I used to familiar with the Dataset class in pytorch, when calling torch.utils.data.DataLoader(), you can set num_workers= xxx to enable multi-process to load the data(according to this https://discuss.pytorch.org/t/how-to-choose-the-value-of-the-num-workers-of-dataloader/53965/3, num_workers should refer to number of process, and I do see multiple processes showed up in "top" command, correct me if I am wrong)

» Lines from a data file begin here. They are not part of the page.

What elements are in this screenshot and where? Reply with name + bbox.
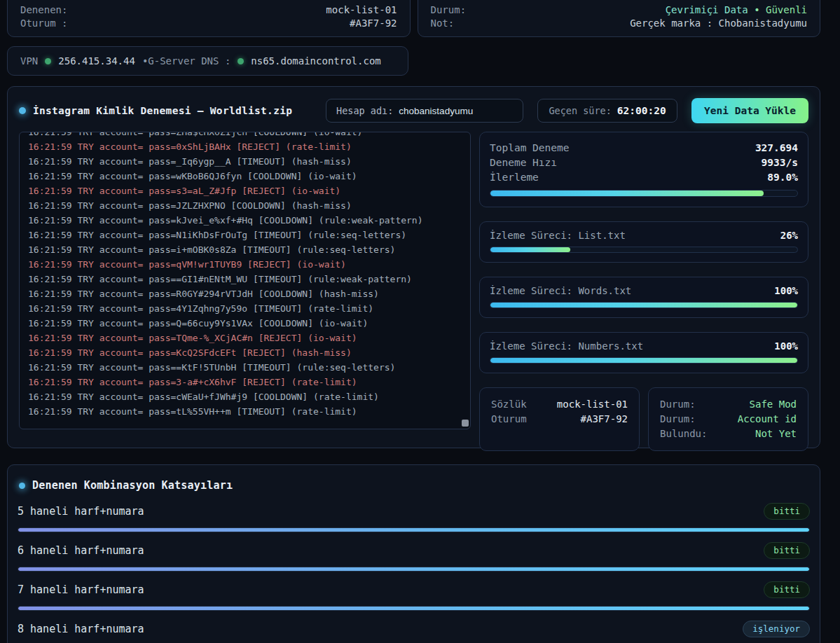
mini-panels-row: Sözlük mock-list-01 Oturum #A3F7-92	[479, 387, 808, 451]
log-line: 16:21:59 TRY account= pass=_Iq6ygp__A [T…	[28, 154, 462, 169]
oturum-label: Oturum :	[20, 17, 67, 30]
log-line: 16:21:59 TRY account= pass=s3=aL_Z#Jfp […	[28, 184, 462, 198]
elapsed-value: 62:00:20	[617, 105, 666, 116]
tracker-progress-track	[490, 357, 798, 364]
combo-progress-track	[18, 567, 810, 572]
mode-label: Durum:	[660, 397, 696, 412]
combo-head: 8 haneli harf+numara işleniyor	[18, 620, 810, 638]
scrollbar-thumb[interactable]	[462, 420, 469, 427]
status-badge: bitti	[764, 503, 810, 520]
log-line: 16:21:59 TRY account= pass=TQme-%_XCjAC#…	[28, 331, 462, 345]
oturum-value: #A3F7-92	[350, 17, 397, 30]
tracker-percent: 26%	[780, 230, 798, 241]
not-value: Gerçek marka : Chobanistadyumu	[630, 17, 807, 30]
combo-head: 5 haneli harf+numara bitti	[18, 502, 810, 520]
vpn-panel: VPN 256.415.34.44 •G-Server DNS : ns65.d…	[7, 46, 408, 76]
main-body: 16:21:59 TRY account= pass=ZHa$cHXoZIjcn…	[8, 132, 820, 451]
stat-value: 327.694	[755, 141, 798, 155]
mode-label: Bulundu:	[660, 427, 707, 441]
log-line: 16:21:59 TRY account= pass=N1iKhDsFrOuTg…	[28, 228, 462, 242]
durum-row: Durum: Çevrimiçi Data • Güvenli	[431, 4, 808, 17]
tracker-percent: 100%	[774, 340, 798, 352]
activity-dot-icon	[19, 107, 26, 114]
mode-row: Durum: Safe Mod	[660, 397, 797, 412]
tracker-panel: İzleme Süreci: List.txt 26%	[479, 221, 808, 263]
combo-row: 5 haneli harf+numara bitti	[18, 502, 810, 532]
log-line: 16:21:59 TRY account= pass=R0GY#294rVTJd…	[28, 286, 462, 301]
combo-row: 6 haneli harf+numara bitti	[18, 541, 810, 572]
dns-status-dot-icon	[237, 58, 244, 64]
account-input[interactable]: Hesap adı: chobanistadyumu	[326, 99, 523, 123]
stat-value: 89.0%	[767, 170, 798, 185]
mode-row: Durum: Account id	[660, 412, 797, 427]
dns-host: ns65.domaincontrol.com	[251, 55, 380, 67]
combo-progress-track	[18, 606, 810, 611]
dictionary-panel: Sözlük mock-list-01 Oturum #A3F7-92	[479, 387, 640, 451]
stat-row: İlerleme 89.0%	[490, 170, 798, 185]
dict-label: Oturum	[491, 412, 527, 427]
combo-label: 8 haneli harf+numara	[18, 623, 144, 635]
combo-progress-fill	[18, 528, 809, 532]
log-line: 16:21:59 TRY account= pass==GI1#nENtM_WU…	[28, 272, 462, 286]
elapsed-label: Geçen süre:	[549, 105, 611, 116]
log-line: 16:21:59 TRY account= pass=ZHa$cHXoZIjcn…	[28, 132, 462, 139]
tracker-label: İzleme Süreci: Words.txt	[490, 285, 631, 296]
tracker-progress-fill	[490, 358, 797, 363]
stats-column: Toplam Deneme 327.694 Deneme Hızı 9933/s…	[479, 132, 808, 451]
log-line: 16:21:59 TRY account= pass=i+mOBK0s8Za […	[28, 242, 462, 257]
tracker-progress-fill	[490, 303, 797, 307]
dict-value: mock-list-01	[557, 397, 628, 412]
mode-label: Durum:	[660, 412, 696, 427]
combo-head: 7 haneli harf+numara bitti	[18, 581, 810, 599]
dict-row: Sözlük mock-list-01	[491, 397, 628, 412]
not-label: Not:	[431, 17, 455, 30]
log-line: 16:21:59 TRY account= pass=kJvei_e%xf+#H…	[28, 213, 462, 228]
combo-label: 6 haneli harf+numara	[18, 544, 144, 557]
account-value: chobanistadyumu	[399, 106, 473, 116]
log-line: 16:21:59 TRY account= pass=3-a#+cX6hvF […	[28, 375, 462, 389]
log-line: 16:21:59 TRY account= pass=cWEaU+fJWh#j9…	[28, 389, 462, 404]
log-line: 16:21:59 TRY account= pass=4Y1Zqhng7y59o…	[28, 301, 462, 316]
log-line: 16:21:59 TRY account= pass=0xShLjBAHx [R…	[28, 139, 462, 154]
status-badge: işleniyor	[743, 621, 810, 637]
combo-head: 6 haneli harf+numara bitti	[18, 541, 810, 560]
tracker-progress-track	[490, 302, 798, 308]
combos-panel: Denenen Kombinasyon Katsayıları 5 haneli…	[7, 464, 820, 643]
upload-data-button[interactable]: Yeni Data Yükle	[691, 98, 808, 123]
stat-label: Toplam Deneme	[490, 141, 570, 155]
combos-dot-icon	[19, 483, 25, 489]
durum-label: Durum:	[431, 4, 467, 17]
mode-value: Not Yet	[755, 427, 797, 441]
main-panel: İnstagram Kimlik Denemesi – Worldlist.zi…	[7, 86, 820, 448]
elapsed-time-box: Geçen süre: 62:00:20	[537, 99, 677, 123]
tracker-percent: 100%	[774, 285, 798, 296]
session-info-panel: Denenen: mock-list-01 Oturum : #A3F7-92	[7, 0, 411, 37]
tracker-head: İzleme Süreci: Numbers.txt 100%	[490, 340, 798, 352]
mode-value: Safe Mod	[750, 397, 797, 412]
main-header: İnstagram Kimlik Denemesi – Worldlist.zi…	[8, 87, 820, 132]
tracker-label: İzleme Süreci: List.txt	[490, 230, 626, 241]
overall-progress-track	[490, 190, 798, 197]
combo-progress-track	[18, 527, 810, 532]
tracker-head: İzleme Süreci: Words.txt 100%	[490, 285, 798, 296]
log-console[interactable]: 16:21:59 TRY account= pass=ZHa$cHXoZIjcn…	[19, 132, 471, 429]
online-data-text: Çevrimiçi Data	[666, 4, 748, 15]
dict-value: #A3F7-92	[581, 412, 628, 427]
tracker-panel: İzleme Süreci: Words.txt 100%	[479, 277, 808, 318]
combo-progress-fill	[18, 567, 809, 571]
connection-status-panel: Durum: Çevrimiçi Data • Güvenli Not: Ger…	[418, 0, 821, 37]
combo-row: 7 haneli harf+numara bitti	[18, 581, 810, 611]
status-badge: bitti	[764, 542, 810, 559]
stat-label: Deneme Hızı	[490, 155, 557, 170]
denenen-label: Denenen:	[20, 4, 67, 17]
status-badge: bitti	[764, 581, 810, 598]
tracker-label: İzleme Süreci: Numbers.txt	[490, 340, 643, 352]
denenen-row: Denenen: mock-list-01	[20, 4, 397, 17]
stat-row: Toplam Deneme 327.694	[490, 141, 798, 155]
log-line: 16:21:59 TRY account= pass=Q=66cuy9Ys1VA…	[28, 316, 462, 331]
log-line: 16:21:59 TRY account= pass=wKBoB6QJ6fyn …	[28, 169, 462, 184]
vpn-row: VPN 256.415.34.44 •G-Server DNS : ns65.d…	[7, 46, 820, 76]
page-title: İnstagram Kimlik Denemesi – Worldlist.zi…	[33, 105, 319, 116]
log-list: 16:21:59 TRY account= pass=ZHa$cHXoZIjcn…	[28, 132, 462, 419]
mode-value: Account id	[738, 412, 797, 427]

But when it comes to Tensorflow 2.x, the way to write code seems to be a little different.
Here is my scenario:
I am doing an image classification task, so I need to do some data augmentation.
In pytorch, I would write some flip, crop operation in getitem() function.
According to this, Tensorflow 2.0 dataset and dataloader
I should write a function doing augmentation job then pass to dataset.map(), following is what I've achieved so far:
def load_image(image_path, label):
# image_path is just a string, something like 'dataset/training_dataset/xxxx.jpg'
# label is an integer
image = tf.io.decode_jpeg(tf.io.read_file(image_path), channels = 3, dct_method='INTEGER_ACCURATE')
# 1. do crop
height, width, _ = image.shape
crop_x = np.random.randint(0, width - 224)
crop_y = np.random.randint(0, height - 224)
image = tf.image.crop_to_bounding_box(image, crop_y, crop_x, 224, 224)
# 2. do flip
if np.random.rand() < 0.5:
image = tf.image.flip_left_right(image)
image = image / 127.5
image -= 1
label_one_hot = tf.one_hot(label, 50)
return image, label_one_hot
def load_list(text_file):
images, labels = [], []
# read text file, file name/label, something like
# dkakd.jpg 24
# adkjakd.jpg 12
# and return
# 'dataset/training_dataset/dkakd.jpg', 24
return images, labels
def get_train_dataset(text_file):
images, labels = load_list(text_file)
dataset = tf.data.Dataset.from_tensor_slices((images, labels))
dataset = dataset.shuffle(len(images))
dataset = dataset.map(lambda x, y: tf.py_function(load_image, inp=[x, y], Tout=[tf.float32, tf.float32]), num_parallel_calls= tf.data.experimental.AUTOTUNE)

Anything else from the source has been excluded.